Authorities seized 599kg of cocaine, 200kg of heroin and 
1.3 tonnes of cannabis.

The operation was carried out in towns, airports and harbours and involved thousands of 
police from all 28 countries of the European Union and six non-European countries.

Police identified 200 victims of human trafficking and saved 30 Romanian minors from trafficking.

Some faced forced work in prostitution or begging gangs, Europol said.

“It’s the single largest coordinated assault on organised crime ever seen in Europe,” Rob Wainwright, the head of Europol, 
told a news conference at the 
organisation’s headquarters in The Hague.

He said many of Europe’s crime groups were using the hard-to-monitor “dark net” – or encrypted internet – to communicate with each other.

“Months in the planning, it was a carefully co-ordinated series of attacks on key nodal points and crime sectors that underpin the underground crime economy in Europe,” he said.

“What we have seen emerging is an integrated underground criminal economy,” he said.

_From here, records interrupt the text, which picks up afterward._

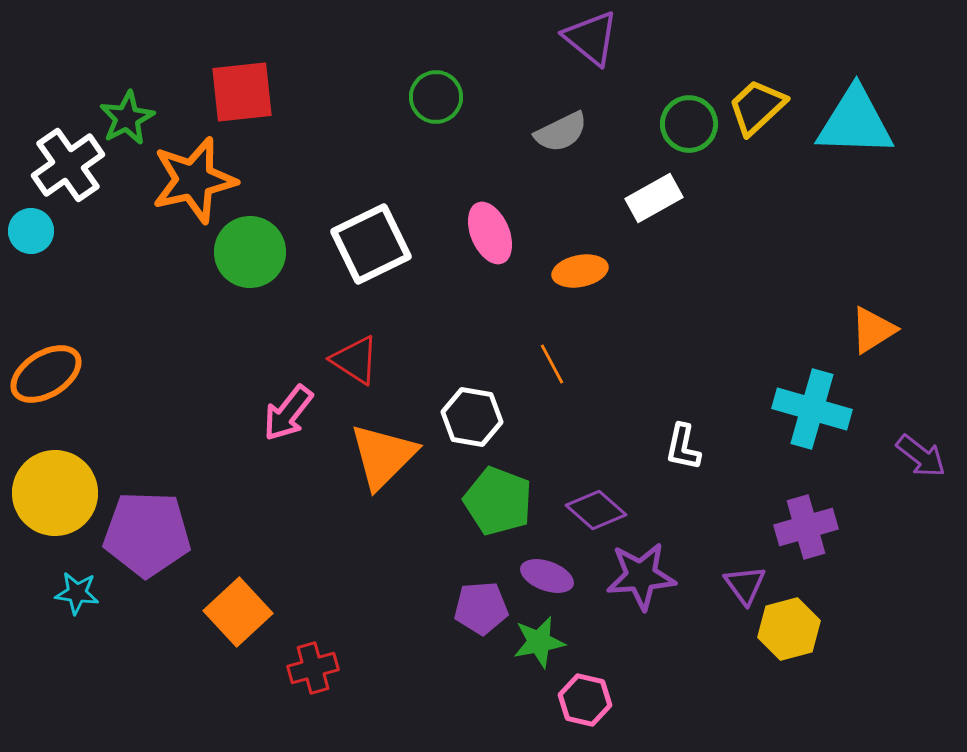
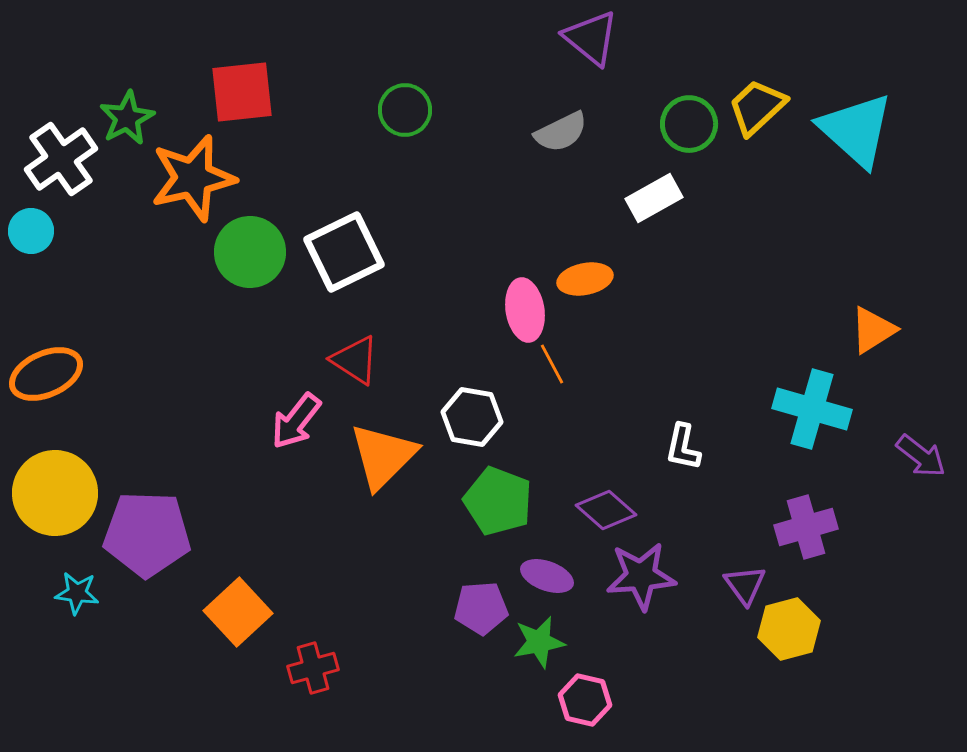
green circle at (436, 97): moved 31 px left, 13 px down
cyan triangle at (855, 122): moved 1 px right, 8 px down; rotated 40 degrees clockwise
white cross at (68, 165): moved 7 px left, 6 px up
orange star at (194, 180): moved 1 px left, 2 px up
pink ellipse at (490, 233): moved 35 px right, 77 px down; rotated 14 degrees clockwise
white square at (371, 244): moved 27 px left, 8 px down
orange ellipse at (580, 271): moved 5 px right, 8 px down
orange ellipse at (46, 374): rotated 8 degrees clockwise
pink arrow at (288, 413): moved 8 px right, 8 px down
purple diamond at (596, 510): moved 10 px right
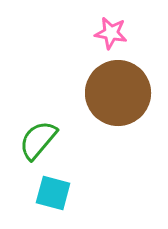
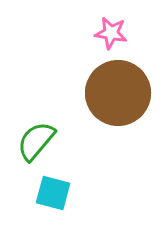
green semicircle: moved 2 px left, 1 px down
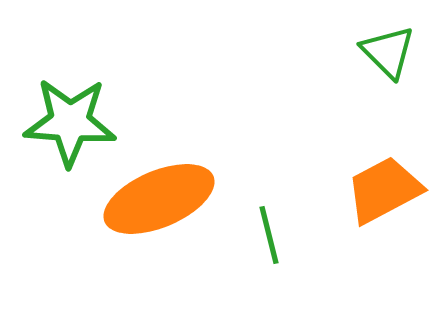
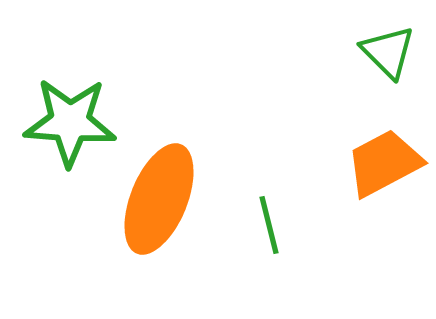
orange trapezoid: moved 27 px up
orange ellipse: rotated 45 degrees counterclockwise
green line: moved 10 px up
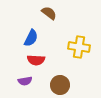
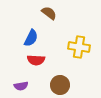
purple semicircle: moved 4 px left, 5 px down
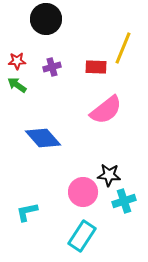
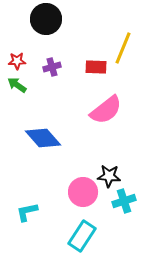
black star: moved 1 px down
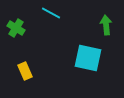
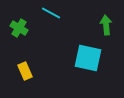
green cross: moved 3 px right
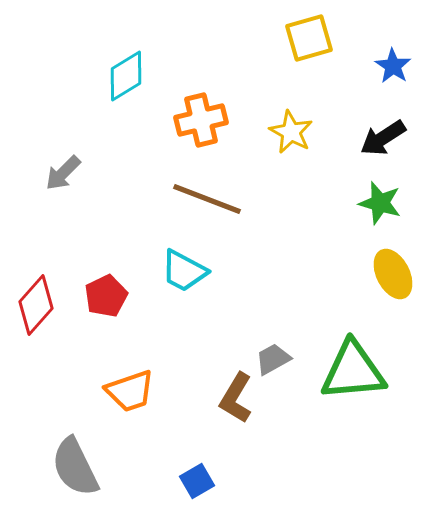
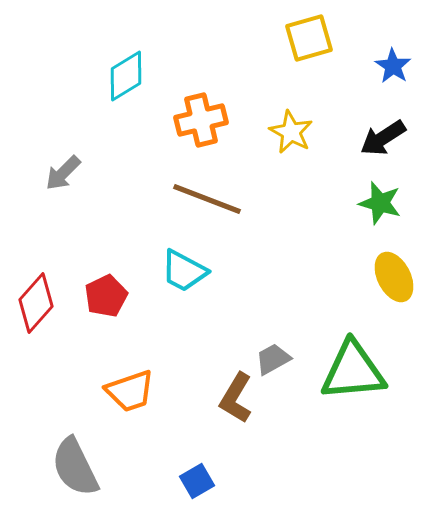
yellow ellipse: moved 1 px right, 3 px down
red diamond: moved 2 px up
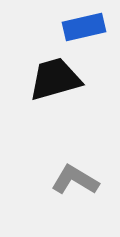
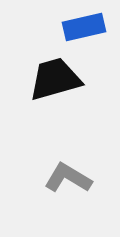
gray L-shape: moved 7 px left, 2 px up
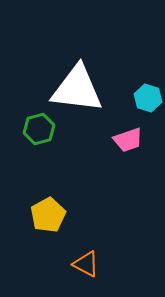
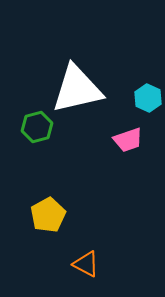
white triangle: rotated 20 degrees counterclockwise
cyan hexagon: rotated 8 degrees clockwise
green hexagon: moved 2 px left, 2 px up
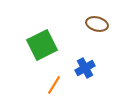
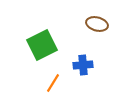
blue cross: moved 2 px left, 3 px up; rotated 24 degrees clockwise
orange line: moved 1 px left, 2 px up
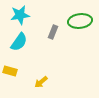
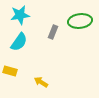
yellow arrow: rotated 72 degrees clockwise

Arrests were concentrated on criminal middlemen and go-betweens, as crime kingpins 
are not typically caught in sweeps but in operations designed to ensnare them.­Operation Archimedes resulted in 1,027 arrests being made between 15 and 23 September. The operation yielded leads that would result in further investigations and arrests, Europol said.

Mr Wainwright went on: 
“Operation Archimedes is a milestone in attempts by the law enforcement community 
to deliver concerted action against organised crime groups in Europe.

“The scale of the operation is unprecedented and the outcome, with over 1,000 arrests made across Europe, a reminder to even the most serious criminal groups that the international law enforcement community 
is determined to combat their 
illegal activities.

“This week, as EU police chiefs gather at Europol for the 2014 European Police Chiefs Convention, our focus will be on how our combined strengths can best be applied to bringing down even more of the organised criminal groups that threaten the safety and wellbeing of our society.”